Рядом с нами в составе Воронежского фронта воевали авиаторы 2-й воздушной армии. В воздушных боях 6 июля они уничтожили 114 самолетов противника.

О том, как они дрались с врагом, мы знали на примере героического подвига гвардии старшего лейтенанта А. К. Горовца. Встретив в районе Белгорода группу фашистских самолетов, состоявшую из двадцати бомбардировщиков Ю-87, Александр смело вступил в неравный бой. Направляясь к переднему краю, гитлеровцы шли плотным строем. Сомнений не было: они собирались бомбить наши позиции. Горовец бесстрашно врезался в самую гущу самолетов противника. Гитлеровцы растерялись от неожиданности. Молниеносные атаки Александра следовали одна за другой. И каждая атака — сбитый «юнкерс». Горовец уничтожил в этом беспримерном в истории бою девять фашистских самолетов. Остальные, не сбросив бомбы, поспешно обратились в бегство.

Слава об отважном летчике коммунисте Александре Константиновиче Горовце в тот же день облетела все фронты.

Вот туда, где гремело ожесточенное воздушное сражение, и посылал своих однополчан Е. П. Мельников. И они сражались мужественно, по-гвардейски. Примеров тому множество.

Так, 7 июля сразу же после партийного собрания, на котором коммунисты третьей эскадрильи обсуждали вопрос [175] о выполнении одного из приказов Верховного Главнокомандующего, была объявлена тревога. Вместе с другими сослуживцами в воздух поднялся и молодой летчик гвардии младший лейтенант Ботин, имевший на своем счету всего лишь два боевых вылета.
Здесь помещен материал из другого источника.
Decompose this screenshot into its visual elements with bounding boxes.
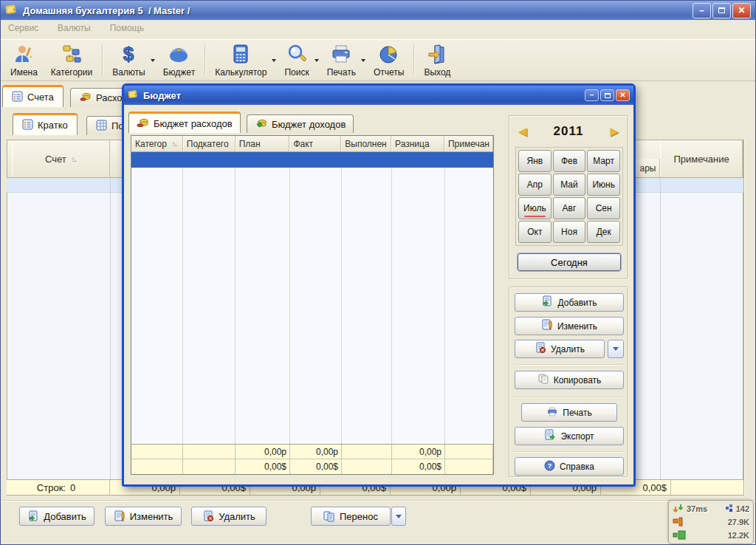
help-icon: ? [544, 460, 555, 473]
month-grid: Янв Фев Март Апр Май Июнь Июль Авг Сен О… [515, 147, 623, 246]
column-divider [110, 193, 111, 479]
minimize-button[interactable]: – [693, 3, 711, 18]
column-header-account[interactable]: Счет ◺ [12, 140, 110, 177]
dialog-add-button[interactable]: Добавить [515, 293, 624, 312]
chevron-down-icon [396, 515, 402, 518]
column-header-fact[interactable]: Факт [289, 136, 341, 151]
previous-year-arrow[interactable]: ◀ [518, 125, 527, 138]
dialog-minimize-button[interactable]: – [585, 89, 599, 101]
toolbar-calculator-dropdown[interactable] [270, 41, 278, 79]
categories-icon [61, 43, 83, 65]
toolbar-categories[interactable]: Категории [44, 41, 99, 79]
menu-service[interactable]: Сервис [8, 23, 38, 33]
scrollbar-track[interactable] [743, 140, 752, 496]
month-dec[interactable]: Дек [587, 221, 620, 243]
month-nov[interactable]: Ноя [553, 221, 586, 243]
app-window: Домашняя бухгалтерия 5 / Master / – ✕ Се… [0, 0, 756, 545]
transfer-dropdown-button[interactable] [391, 507, 406, 526]
subtab-brief[interactable]: Кратко [13, 113, 78, 135]
dialog-close-button[interactable]: ✕ [616, 89, 630, 101]
restore-button[interactable] [712, 3, 731, 18]
total-cell-empty [671, 480, 743, 495]
toolbar-currencies[interactable]: $ Валюты [106, 41, 152, 79]
menu-help[interactable]: Помощь [110, 23, 144, 33]
toolbar-exit[interactable]: Выход [417, 41, 457, 79]
today-button[interactable]: Сегодня [518, 253, 621, 271]
tab-expense-budget[interactable]: Бюджет расходов [128, 112, 241, 133]
coins-plus-icon [255, 118, 267, 131]
dialog-client-area: Бюджет расходов Бюджет доходов Категор◺ … [124, 105, 633, 484]
dialog-export-button[interactable]: Экспорт [515, 427, 624, 445]
add-button[interactable]: Добавить [19, 507, 94, 526]
doc-delete-icon [202, 510, 214, 522]
month-aug[interactable]: Авг [553, 197, 586, 219]
menu-currencies[interactable]: Валюты [58, 23, 91, 33]
month-may[interactable]: Май [553, 174, 586, 196]
maximize-icon [605, 93, 611, 98]
month-feb[interactable]: Фев [553, 150, 586, 172]
toolbar-budget[interactable]: Бюджет [157, 41, 202, 79]
budget-table-body[interactable] [131, 168, 493, 444]
toolbar-print[interactable]: Печать [320, 41, 362, 79]
dialog-delete-dropdown-button[interactable] [608, 340, 624, 358]
column-header-note[interactable]: Примечание [660, 140, 743, 177]
wallet-icon [5, 4, 18, 18]
next-year-arrow[interactable]: ▶ [610, 125, 619, 138]
column-header-plan[interactable]: План [236, 136, 290, 151]
column-header-note[interactable]: Примечан [444, 136, 493, 151]
toolbar-search-dropdown[interactable] [313, 41, 320, 79]
dialog-delete-button[interactable]: Удалить [515, 340, 605, 358]
dialog-print-button[interactable]: Печать [521, 403, 617, 422]
month-mar[interactable]: Март [587, 150, 620, 172]
dialog-maximize-button[interactable] [600, 89, 614, 101]
toolbar-search[interactable]: Поиск [278, 41, 315, 79]
dialog-copy-button[interactable]: Копировать [515, 371, 624, 389]
tray-row: 12.2K [673, 529, 749, 541]
month-sep[interactable]: Сен [587, 197, 620, 219]
chevron-down-icon [315, 59, 319, 62]
month-jul[interactable]: Июль [518, 197, 551, 219]
toolbar-names[interactable]: Имена [4, 41, 44, 79]
copy-icon [537, 373, 549, 387]
doc-add-icon [27, 510, 39, 522]
rows-count: Строк: 0 [7, 480, 110, 495]
toolbar-separator [205, 45, 205, 75]
totals-row-rub: 0,00р 0,00р 0,00р [131, 445, 493, 459]
tab-accounts[interactable]: Счета [2, 85, 63, 107]
budget-selected-row[interactable] [131, 152, 493, 168]
month-oct[interactable]: Окт [518, 221, 551, 243]
column-header-category[interactable]: Категор◺ [131, 136, 183, 151]
delete-button[interactable]: Удалить [191, 507, 267, 526]
separator [514, 364, 623, 366]
column-header-completed[interactable]: Выполнен [341, 136, 391, 151]
budget-table: Категор◺ Подкатего План Факт Выполнен Ра… [131, 135, 494, 475]
edit-button[interactable]: Изменить [105, 507, 182, 526]
doc-edit-icon [114, 510, 126, 522]
dialog-controls: – ✕ [585, 89, 630, 101]
person-icon [13, 43, 35, 65]
toolbar-separator [413, 45, 414, 75]
close-button[interactable]: ✕ [732, 3, 751, 18]
dialog-edit-button[interactable]: Изменить [515, 317, 624, 335]
column-header-difference[interactable]: Разница [391, 136, 444, 151]
budget-dialog: Бюджет – ✕ Бюджет расходов Бюджет доходо… [122, 83, 636, 487]
dialog-help-button[interactable]: ? Справка [515, 457, 624, 476]
list-icon [12, 91, 23, 104]
month-apr[interactable]: Апр [518, 174, 551, 196]
column-header-subcategory[interactable]: Подкатего [183, 136, 236, 151]
coins-icon [80, 92, 92, 104]
toolbar-print-dropdown[interactable] [360, 41, 367, 79]
toolbar-reports[interactable]: Отчеты [367, 41, 410, 79]
toolbar-calculator[interactable]: Калькулятор [208, 41, 273, 79]
transfer-button[interactable]: Перенос [311, 507, 391, 526]
doc-edit-icon [541, 319, 553, 333]
column-divider [660, 193, 661, 479]
tab-income-budget[interactable]: Бюджет доходов [247, 114, 354, 133]
month-jan[interactable]: Янв [518, 150, 551, 172]
month-jun[interactable]: Июнь [587, 174, 620, 196]
transfer-icon [323, 510, 335, 522]
column-header-dollars[interactable]: ары [636, 159, 660, 177]
green-bars-icon [673, 530, 686, 541]
restore-icon [718, 7, 725, 13]
toolbar-currencies-dropdown[interactable] [149, 41, 157, 79]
В воздушной схватке с противником кандидат в члены ВКП(б) Ботин проявил себя смелым, инициативным бойцом, уничтожив метким огнем двух фашистских стервятников.

7 июля в районе Курской дуги бомбардировщики 2-й и 17-й воздушных армий и авиация дальнего действия снова нанесли несколько мощных ударов по наступавшим танкам и пехоте противника. В воздушных боях было уничтожено более 200 немецких самолетов. А в полосе Центрального фронта советская авиация своими активными и массированными действиями завоевала господство в воздухе.

8 июля войска нашего фронта контрударом отбросили противника с северной окраины Понырей, куда он ценой огромных потерь ворвался 7 июля. Остановили немцев также в районе Ольховатка. В воздушных боях и от огня зенитной артиллерии фашисты потеряли 161 самолет, а на следующий день — 144.

За неделю оборонительных боев под Курском в воздушных схватках и на аэродромах наша авиация уничтожила более 1400 немецких самолетов. Это обеспечило нашей авиации господство в воздухе и создало благоприятные условия для контрнаступления сухопутным войскам.

12 июля — в день начала контрнаступления советских войск под Курском — мы снова вылетели в район Прохоровки для прикрытия своих войск с воздуха. Бомбардировщики врага на этот раз не появились, но зато на земле творилось что-то невообразимое. Лоб в лоб сошлись лавины танков и самоходных орудий. Как потом стало известно, их было до полутора тысяч с обеих сторон. Словно живые чудовища, машины расстреливали друг друга в упор, сталкивались в таране. Одни, крутанувшись на месте, замирали с подбитыми гусеницами, другие, охваченные пламенем, метались, будто в ярости. А на черный дым схватки шли все новые и новые стальные лавины, поднимая тучи пыли...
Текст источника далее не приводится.